# [THE TASK]
Whatever appears in the records, retype it exactly, except for the pictures.

# [Transcribed page contents]
-- Opening Marker --

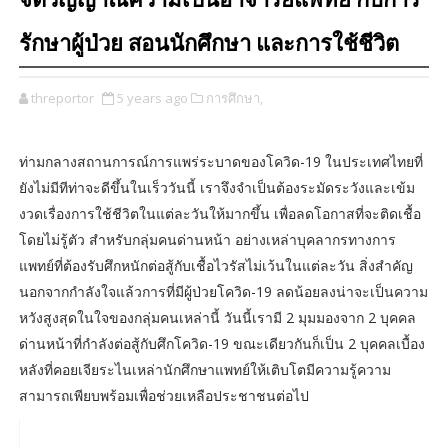
จิตวิญญาณความเป็นอาจารย์แพทย์ กับการ
รักษาผู้ป่วย สอนนักศึกษา และการใช้ชีวิต
threportor
5 years ago
การศึกษา,
ท่ามกลางสถานการณ์การแพร่ระบาดของโควิด-19 ในประเทศไทยที่
ยังไม่มีทีท่าจะดีขึ้นในเร็ววันนี้ เราจึงจำเป็นต้องระมัดระวังและเข้ม
งวดเรื่องการใช้ชีวิตในแต่ละวันให้มากขึ้น เพื่อลดโอกาสที่จะติดเชื้อ
โดยไม่รู้ตัว สำหรับกลุ่มคนด่านหน้า อย่างเหล่าบุคลากรทางการ
แพทย์ที่ต้องรับศึกหนักต่อสู้กับเชื้อไวรัสไม่เว้นในแต่ละวัน สิ่งสำคัญ
นอกจากกำลังใจแล้วการที่มีผู้ป่วยโควิด-19 ลดน้อยลงน่าจะเป็นความ
หวังสูงสุดในใจของกลุ่มคนเหล่านี้ วันนี้เรามี 2 มุมมองจาก 2 บุคคล
ด่านหน้าที่กำลังต่อสู้กับศึกโควิด-19 ขณะเดียวกันก็เป็น 2 บุคคลเบื้อง
หลังที่คอยเจียระไนเหล่านักศึกษาแพทย์ให้เติบโตมีความรู้ความ
สามารถเพียบพร้อมเพื่อช่วยเหลือประชาชนต่อไป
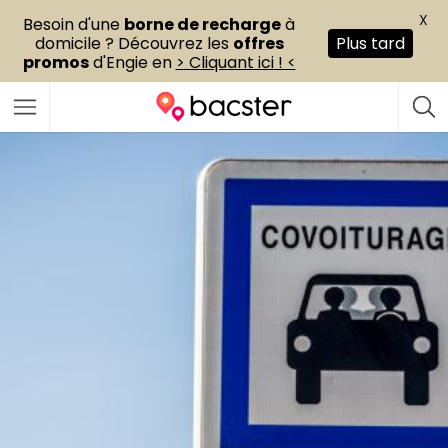
X
Besoin d'une
borne de recharge
à
domicile ? Découvrez les
offres
Plus tard
promos
d'Engie en
> Cliquant ici ! <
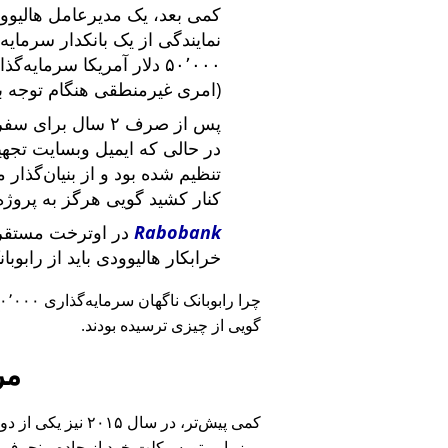
کمی بعد، یک مدیرعامل هالیوود
نمایندگی از یک بانکدار سرما
۵۰٬۰۰۰ دلار آمریکا سرما
(امری غیرمنطقی هنگام توجه ب
پس از صرف ۲ سال برای سفر در سراسر آمریکا و ملاقات با
در حالی که ایمیل وبسایت تج
تنظیم شده بود و از بنیان‌گذار
کنار کشید گویی هرگز به پروژه
Rabobank
در اوترخت مستقر 
خرابکار هالیوودی باید از رابوب
چرا رابوبانک ناگهان سرمایه‌گذاری ۴۰٬۰۰۰ یورویی خود را
گویی از چیزی ترسیده بودند.
مر
کمی پیش‌تر، در سا
روز با موتورسیکلت خود از جاده منحرف 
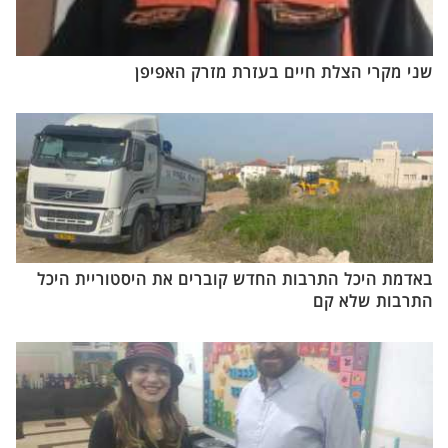
שני מקרי הצלת חיים בעזרת מזרק האפיפן
באדמת היכל התרבות החדש קוברים את היסטוריית היכל
התרבות שלא קם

-- Closing Marker --

# [RESULT FOR THIS TASK]
จิตวิญญาณความเป็นอาจารย์แพทย์ กับการ
รักษาผู้ป่วย สอนนักศึกษา และการใช้ชีวิต
threportor
5 years ago
การศึกษา,
ท่ามกลางสถานการณ์การแพร่ระบาดของโควิด-19 ในประเทศไทยที่
ยังไม่มีทีท่าจะดีขึ้นในเร็ววันนี้ เราจึงจำเป็นต้องระมัดระวังและเข้ม
งวดเรื่องการใช้ชีวิตในแต่ละวันให้มากขึ้น เพื่อลดโอกาสที่จะติดเชื้อ
โดยไม่รู้ตัว สำหรับกลุ่มคนด่านหน้า อย่างเหล่าบุคลากรทางการ
แพทย์ที่ต้องรับศึกหนักต่อสู้กับเชื้อไวรัสไม่เว้นในแต่ละวัน สิ่งสำคัญ
นอกจากกำลังใจแล้วการที่มีผู้ป่วยโควิด-19 ลดน้อยลงน่าจะเป็นความ
หวังสูงสุดในใจของกลุ่มคนเหล่านี้ วันนี้เรามี 2 มุมมองจาก 2 บุคคล
ด่านหน้าที่กำลังต่อสู้กับศึกโควิด-19 ขณะเดียวกันก็เป็น 2 บุคคลเบื้อง
หลังที่คอยเจียระไนเหล่านักศึกษาแพทย์ให้เติบโตมีความรู้ความ
สามารถเพียบพร้อมเพื่อช่วยเหลือประชาชนต่อไป
X
Besoin d'une
borne de recharge
à
domicile ? Découvrez les
offres
Plus tard
promos
d'Engie en
> Cliquant ici ! <
کمی بعد، یک مدیرعامل هالیوود
نمایندگی از یک بانکدار سرما
۵۰٬۰۰۰ دلار آمریکا سرما
(امری غیرمنطقی هنگام توجه ب
پس از صرف ۲ سال برای سفر در سراسر آمریکا و ملاقات با
در حالی که ایمیل وبسایت تج
تنظیم شده بود و از بنیان‌گذار
کنار کشید گویی هرگز به پروژه
Rabobank
در اوترخت مستقر 
خرابکار هالیوودی باید از رابوب
چرا رابوبانک ناگهان سرمایه‌گذاری ۴۰٬۰۰۰ یورویی خود را
گویی از چیزی ترسیده بودند.
مر
کمی پیش‌تر، در سا
روز با موتورسیکلت خود از جاده منحرف 
שני מקרי הצלת חיים בעזרת מזרק האפיפן
באדמת היכל התרבות החדש קוברים את היסטוריית היכל
התרבות שלא קם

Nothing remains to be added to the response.